But that's not to say that some women didn't use those dangerous ingredients to their advantage. Enter the brand Aqua Toffana, who would intentionally add poison to their powder and sell it to wealthy women who wanted to kill their husbands to get full control of the family wealth. "Aqua Toffana was a liquid preparation sold around 1650 that contained lead and arsenic. It was used by women to kill their husbands or other family members by poisoning their wine or food. If it was blended into powder, it would have also killed the wearer, since this poison can be absorbed by the skin," Hernandez explains. The woman would put it on her face, ask her husband to primly kiss her on the cheek, and slowly poison him with the cosmetic. Talk about the click of a compact case being sinister.

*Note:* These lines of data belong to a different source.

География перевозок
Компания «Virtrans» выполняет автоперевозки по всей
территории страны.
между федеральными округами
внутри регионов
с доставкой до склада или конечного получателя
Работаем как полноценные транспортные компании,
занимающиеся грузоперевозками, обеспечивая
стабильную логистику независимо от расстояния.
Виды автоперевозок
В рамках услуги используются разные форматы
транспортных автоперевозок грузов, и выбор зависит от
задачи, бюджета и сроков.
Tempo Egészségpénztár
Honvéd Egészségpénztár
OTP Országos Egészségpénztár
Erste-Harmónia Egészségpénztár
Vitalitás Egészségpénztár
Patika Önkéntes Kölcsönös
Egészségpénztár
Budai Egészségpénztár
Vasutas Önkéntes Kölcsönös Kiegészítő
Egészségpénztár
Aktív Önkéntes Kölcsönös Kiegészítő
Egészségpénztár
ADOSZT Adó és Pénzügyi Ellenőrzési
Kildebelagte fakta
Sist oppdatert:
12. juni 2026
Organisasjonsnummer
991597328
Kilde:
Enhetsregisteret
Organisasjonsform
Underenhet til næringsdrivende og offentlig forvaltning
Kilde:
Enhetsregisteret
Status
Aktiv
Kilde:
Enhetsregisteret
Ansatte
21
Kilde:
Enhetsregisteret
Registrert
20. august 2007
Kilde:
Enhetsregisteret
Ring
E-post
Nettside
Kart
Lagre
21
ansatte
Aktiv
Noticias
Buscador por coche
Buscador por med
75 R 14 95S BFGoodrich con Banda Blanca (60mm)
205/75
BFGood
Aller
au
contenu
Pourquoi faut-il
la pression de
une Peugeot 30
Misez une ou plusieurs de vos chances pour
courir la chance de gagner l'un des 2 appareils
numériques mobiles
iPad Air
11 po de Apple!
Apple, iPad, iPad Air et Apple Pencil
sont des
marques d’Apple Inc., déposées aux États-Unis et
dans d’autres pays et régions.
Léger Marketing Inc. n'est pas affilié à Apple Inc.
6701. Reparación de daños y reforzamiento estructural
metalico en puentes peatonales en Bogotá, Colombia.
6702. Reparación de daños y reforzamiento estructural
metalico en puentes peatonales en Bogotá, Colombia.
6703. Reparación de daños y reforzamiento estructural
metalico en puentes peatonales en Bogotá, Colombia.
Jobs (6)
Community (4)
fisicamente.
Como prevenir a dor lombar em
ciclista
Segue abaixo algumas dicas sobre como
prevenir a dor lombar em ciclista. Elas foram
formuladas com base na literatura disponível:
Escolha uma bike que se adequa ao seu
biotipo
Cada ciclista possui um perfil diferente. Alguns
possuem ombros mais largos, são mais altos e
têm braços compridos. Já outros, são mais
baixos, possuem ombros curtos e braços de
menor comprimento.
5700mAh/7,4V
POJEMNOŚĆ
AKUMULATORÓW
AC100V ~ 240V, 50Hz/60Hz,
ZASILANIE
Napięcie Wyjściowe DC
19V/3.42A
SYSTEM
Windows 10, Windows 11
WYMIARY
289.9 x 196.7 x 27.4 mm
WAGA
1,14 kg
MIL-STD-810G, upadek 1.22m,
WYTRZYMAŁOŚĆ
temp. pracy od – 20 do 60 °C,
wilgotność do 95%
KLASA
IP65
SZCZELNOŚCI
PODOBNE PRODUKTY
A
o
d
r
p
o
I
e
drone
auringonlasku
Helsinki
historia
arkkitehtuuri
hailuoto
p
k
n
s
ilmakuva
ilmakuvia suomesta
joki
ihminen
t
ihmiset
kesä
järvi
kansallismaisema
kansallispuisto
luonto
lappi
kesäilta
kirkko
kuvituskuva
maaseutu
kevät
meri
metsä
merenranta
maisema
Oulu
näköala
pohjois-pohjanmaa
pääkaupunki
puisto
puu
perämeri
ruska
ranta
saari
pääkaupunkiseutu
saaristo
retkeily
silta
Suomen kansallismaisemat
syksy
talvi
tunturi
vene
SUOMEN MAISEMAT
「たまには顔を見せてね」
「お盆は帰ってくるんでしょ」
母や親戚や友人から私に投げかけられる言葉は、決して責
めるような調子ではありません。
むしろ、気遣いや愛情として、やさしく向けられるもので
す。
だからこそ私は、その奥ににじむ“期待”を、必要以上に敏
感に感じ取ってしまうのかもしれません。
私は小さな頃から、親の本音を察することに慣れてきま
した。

9. Use Blue Ink To Make Your Skin Look Translucent
Even if you didn't have an earl or duke you wanted to kill, being pale was very stylish. So much so that some women would take it up a level and make their skin look paper thin and translucent with the help of blue ink. "The drawing of blue veins onto the skin was a common practice back then since the dresses of the time exposed the chest and bosom. They would whiten the complexion with powders and then draw the veins to make the skin look like it was translucent and pale, so you could see through it. It seemed delicate and ethereal to have translucent skin," says Hernandez. We have contouring and strobing today, and they had vein painting then.
10. Keep A Pouch Of Spices & Cloves Under Your Skirt To Hide Body Odor
The church at the time was very afraid of the naked body and all its temptations, so much so that it urged its followers to avoid bathing in order to keep living a pious life. Since it became common practice to go without soap for months at a time, people had to find clever work-arounds to keep their body pong at bay.
"The wide use of perfumes and aromatic spices is due to the fact that people did not bathe very often in the past. They would use pomanders, or dried oranges stabbed with cloves, to hang on the dress skirts to keep odors at bay," Hernandez explains. "Fragrant spice sachets would be tucked in several places in the body, in the bosom, under arms and skirts. There were even extra cloth pieces that could be removed once they were soaked with sweat under the armpits of fancy ball gowns." Just because bathing wasn't an everyday occurrence didn't mean that women had to smell.
From wearing opal necklaces to lighten hair to drinking the water of a flowering weeping willow to fight acne, there were a lot of interesting beauty tips in the Middle Ages. It's a good thing fads change yearly, or else we'd still be fighting freckles with bull's blood.
Images: PolyGram Filmed Entertainment (2); Rogier van der Weyden, Portrait of a Lady, c. 1460 (1); Lady With A Unicorn - 1505 (1); Portrait of Anne Boleyn (1); Diane De Poitiers (1499 – 1566) by Jean Clouet (1); Portrait Of Lady Mary Fleming (1); Florentine School Portrait 1460-70 (1)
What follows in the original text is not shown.